Rauner was absolutely right. Last year’s budget was irresponsible and didn’t deal with the reality of the expiring income tax hike. As a result, the state’s budget is in a terribly deep hole right now.

But did Gov. Rauner really make all the “tough choices” necessary to get us out of that hole during his budget address as he promised? Well, he sure proposed a lot of cuts. But he planted at least one major booby trap himself.

As you may already know, Rauner proposed a pension reform plan that he says would save at least $2.2 billion in the first year.

Set aside the fact that both Rep. Elaine Nekritz and Sen. Daniel Biss, who both worked very hard on the Legislature’s pension reform law, cannot fathom how Rauner’s proposal to move every state employee and public school teacher into the lower-cost “Tier Two” pension plan on July 1 will actually save that much money in the first year, or “immediately” knock $25 billion off the state’s massive unfunded liability. Let’s just take him at his word on this one, as supremely difficult as that likely is.

The problem with the plan is that he’s counting on that $2.2 billion “savings” to help balance the budget next fiscal year. All those who believe that a judge won’t almost immediately stop the plan’s implementation, as another judge did to the last pension reform law, please raise their hands.



I didn’t think so.

There is no way on God’s green Earth that the state can rely on that $2.2 billion savings next fiscal year. It’s a complete and utter fantasy, which makes this yet another dishonest budget.

House Speaker Michael Madigan called the idea “reckless” after the governor’s budget address.

Madigan’s right, but his counterproposal wasn’t a solution, either.

Madigan resurrected the idea of a 3 percentage point tax on personal income above a million dollars. But, at most, Madigan’s proposal would only raise a billion dollars a year. The deficit is nine times that amount.

And then there’s the problem of implementation. Madigan’s spokesman reaffirmed that the proposal can’t be put into place without first winning the approval of voters via a constitutional amendment referendum. But that can’t be done for almost two years. The idea has zero worth for next fiscal year’s budget, which begins on July 1.

OK, back to Rauner. During and after the campaign, Rauner said Quinn and the Democrats had constantly “kicked the can” down the road. Again, he was right. This fiscal year’s budget plan moved spending off budget, which created gigantic holes in next fiscal year’s budget.

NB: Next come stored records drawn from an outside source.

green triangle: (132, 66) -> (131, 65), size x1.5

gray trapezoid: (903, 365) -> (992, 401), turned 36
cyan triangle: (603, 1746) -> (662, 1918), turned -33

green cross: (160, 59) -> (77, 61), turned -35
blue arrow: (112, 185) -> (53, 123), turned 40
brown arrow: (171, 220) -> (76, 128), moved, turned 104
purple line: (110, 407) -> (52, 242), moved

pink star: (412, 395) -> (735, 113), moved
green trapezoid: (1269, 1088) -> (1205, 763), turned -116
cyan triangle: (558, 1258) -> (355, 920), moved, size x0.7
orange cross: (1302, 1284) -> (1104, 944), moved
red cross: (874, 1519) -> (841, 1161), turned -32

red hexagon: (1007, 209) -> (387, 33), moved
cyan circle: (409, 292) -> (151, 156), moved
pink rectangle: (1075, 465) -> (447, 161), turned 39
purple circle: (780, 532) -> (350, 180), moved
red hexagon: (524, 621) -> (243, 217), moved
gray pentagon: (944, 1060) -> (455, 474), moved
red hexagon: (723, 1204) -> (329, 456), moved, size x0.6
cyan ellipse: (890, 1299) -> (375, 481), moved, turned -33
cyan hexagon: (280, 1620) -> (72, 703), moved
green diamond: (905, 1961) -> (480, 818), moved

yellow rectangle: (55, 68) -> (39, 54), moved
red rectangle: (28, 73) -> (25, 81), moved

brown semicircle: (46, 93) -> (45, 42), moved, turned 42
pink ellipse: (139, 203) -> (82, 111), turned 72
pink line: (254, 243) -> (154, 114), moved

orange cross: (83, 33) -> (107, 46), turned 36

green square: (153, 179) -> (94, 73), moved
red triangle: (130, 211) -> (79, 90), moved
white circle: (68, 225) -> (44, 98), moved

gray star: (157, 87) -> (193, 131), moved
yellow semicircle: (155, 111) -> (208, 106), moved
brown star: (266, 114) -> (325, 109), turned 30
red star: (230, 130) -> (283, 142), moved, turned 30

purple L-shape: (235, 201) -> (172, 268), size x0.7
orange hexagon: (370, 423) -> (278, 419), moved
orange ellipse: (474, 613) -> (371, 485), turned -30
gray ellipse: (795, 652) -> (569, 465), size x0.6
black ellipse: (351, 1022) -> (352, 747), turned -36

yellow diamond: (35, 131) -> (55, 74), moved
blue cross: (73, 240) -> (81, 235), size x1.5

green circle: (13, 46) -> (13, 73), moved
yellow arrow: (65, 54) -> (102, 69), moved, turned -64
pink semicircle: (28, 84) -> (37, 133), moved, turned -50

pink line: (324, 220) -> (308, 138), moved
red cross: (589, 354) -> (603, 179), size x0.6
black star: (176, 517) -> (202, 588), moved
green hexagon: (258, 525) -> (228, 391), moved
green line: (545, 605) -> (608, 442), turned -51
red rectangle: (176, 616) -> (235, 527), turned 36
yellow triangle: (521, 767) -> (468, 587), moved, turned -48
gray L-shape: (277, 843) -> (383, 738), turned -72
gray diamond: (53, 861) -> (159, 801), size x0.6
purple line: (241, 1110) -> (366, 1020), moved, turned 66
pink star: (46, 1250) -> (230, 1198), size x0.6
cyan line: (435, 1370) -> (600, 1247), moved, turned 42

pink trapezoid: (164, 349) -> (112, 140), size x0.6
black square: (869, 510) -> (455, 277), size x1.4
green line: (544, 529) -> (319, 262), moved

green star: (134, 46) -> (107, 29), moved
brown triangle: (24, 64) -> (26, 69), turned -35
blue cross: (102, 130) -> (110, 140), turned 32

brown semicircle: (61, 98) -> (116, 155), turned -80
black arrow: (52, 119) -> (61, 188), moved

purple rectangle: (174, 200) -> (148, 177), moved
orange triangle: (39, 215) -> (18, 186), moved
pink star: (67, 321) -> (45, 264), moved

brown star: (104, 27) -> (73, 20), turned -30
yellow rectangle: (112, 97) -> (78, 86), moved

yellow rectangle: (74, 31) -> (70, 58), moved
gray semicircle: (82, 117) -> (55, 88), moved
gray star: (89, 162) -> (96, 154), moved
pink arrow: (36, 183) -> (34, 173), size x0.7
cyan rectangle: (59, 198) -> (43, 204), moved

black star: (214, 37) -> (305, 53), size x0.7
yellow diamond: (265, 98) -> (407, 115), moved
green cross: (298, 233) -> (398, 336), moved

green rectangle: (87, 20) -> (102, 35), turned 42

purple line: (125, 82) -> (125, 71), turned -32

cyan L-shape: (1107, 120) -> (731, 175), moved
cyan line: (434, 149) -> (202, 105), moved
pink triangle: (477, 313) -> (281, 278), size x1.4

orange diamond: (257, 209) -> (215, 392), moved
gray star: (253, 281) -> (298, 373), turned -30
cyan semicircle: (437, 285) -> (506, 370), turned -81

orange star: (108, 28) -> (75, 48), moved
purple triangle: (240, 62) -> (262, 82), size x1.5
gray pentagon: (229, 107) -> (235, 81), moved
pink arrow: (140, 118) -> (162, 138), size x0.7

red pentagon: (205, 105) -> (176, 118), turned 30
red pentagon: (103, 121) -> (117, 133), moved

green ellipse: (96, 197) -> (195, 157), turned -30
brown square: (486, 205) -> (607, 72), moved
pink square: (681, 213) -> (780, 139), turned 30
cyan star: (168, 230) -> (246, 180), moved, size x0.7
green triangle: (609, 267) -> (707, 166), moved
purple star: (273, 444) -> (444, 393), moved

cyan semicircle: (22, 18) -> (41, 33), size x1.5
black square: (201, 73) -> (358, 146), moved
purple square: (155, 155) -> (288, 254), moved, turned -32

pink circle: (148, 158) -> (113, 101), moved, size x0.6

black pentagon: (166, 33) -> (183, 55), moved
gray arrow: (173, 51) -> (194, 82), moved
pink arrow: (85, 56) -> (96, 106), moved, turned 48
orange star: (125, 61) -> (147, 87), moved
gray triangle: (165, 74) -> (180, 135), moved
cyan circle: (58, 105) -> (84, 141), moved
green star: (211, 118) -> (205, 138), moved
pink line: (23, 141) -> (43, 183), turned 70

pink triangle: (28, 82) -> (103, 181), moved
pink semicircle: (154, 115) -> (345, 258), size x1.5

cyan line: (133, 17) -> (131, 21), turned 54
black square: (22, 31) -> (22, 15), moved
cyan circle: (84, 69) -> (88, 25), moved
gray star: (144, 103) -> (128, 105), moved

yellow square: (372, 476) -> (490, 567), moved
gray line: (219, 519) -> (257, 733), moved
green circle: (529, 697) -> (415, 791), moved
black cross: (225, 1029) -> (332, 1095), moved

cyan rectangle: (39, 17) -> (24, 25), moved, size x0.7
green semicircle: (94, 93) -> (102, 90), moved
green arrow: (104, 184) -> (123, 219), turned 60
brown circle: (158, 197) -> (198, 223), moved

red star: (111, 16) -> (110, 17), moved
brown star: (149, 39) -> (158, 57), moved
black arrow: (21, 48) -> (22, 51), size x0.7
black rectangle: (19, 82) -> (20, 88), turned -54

But Rauner did the exact same thing last week with employee group health insurance. The state’s backlog is about a billion dollars. Some providers aren’t being paid for a year. But Rauner would increase that backlog by up to $700 million by cutting the money spent on health insurance next fiscal year and not dealing with projected cost increases. His “savings” are completely illusory.

Ironically enough, the governor visited a Hormel Foods plant the day after delivering his budget address. No word on whether he kicked a can of Spam down the hallway while he was there.

And then there’s the myriad smallish savings he derives from eliminating tiny programs that benefit some of the most vulnerable people in Illinois. Homeless youth services will be eliminated, for example. And at a time when heroin use is skyrocketing, Rauner proposes to cut the state’s treatment program.

The state eliminated Medicaid funding for dental services a few years ago. It was restored when Democrats, with plenty of evidence, claimed the cut was actually leading to higher costs elsewhere in the Medicaid budget. Rauner wants to eliminate it again.

The bottom line here is that no matter whatever else you read or hear, this budget is neither honest nor real.

It’s instead a too-clever-by-half concoction of budgetary magic beans.

After two years of avoiding any sort of detailed questions about his budget plans while on the campaign trail, Rauner basically punted the entire budget to the General Assembly last week. And it’s difficult to have much confidence in those particular folks after how badly they screwed up this year’s budget.